Recorded information
........

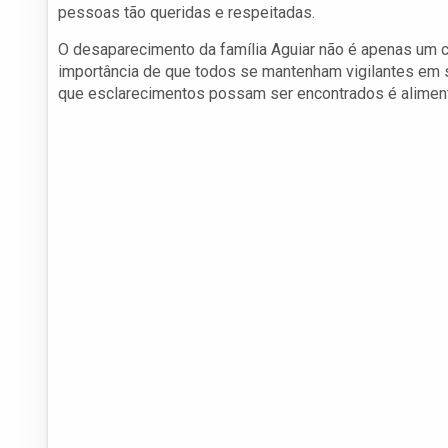
pessoas tão queridas e respeitadas.
O desaparecimento da família Aguiar não é apenas um ca
importância de que todos se mantenham vigilantes em
que esclarecimentos possam ser encontrados é alimenta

........

Task to complete
Write out the listing word for word, omitting the pictures it holds.

Answer
pessoas tão queridas e respeitadas.
O desaparecimento da família Aguiar não é apenas um ca
importância de que todos se mantenham vigilantes em
que esclarecimentos possam ser encontrados é alimenta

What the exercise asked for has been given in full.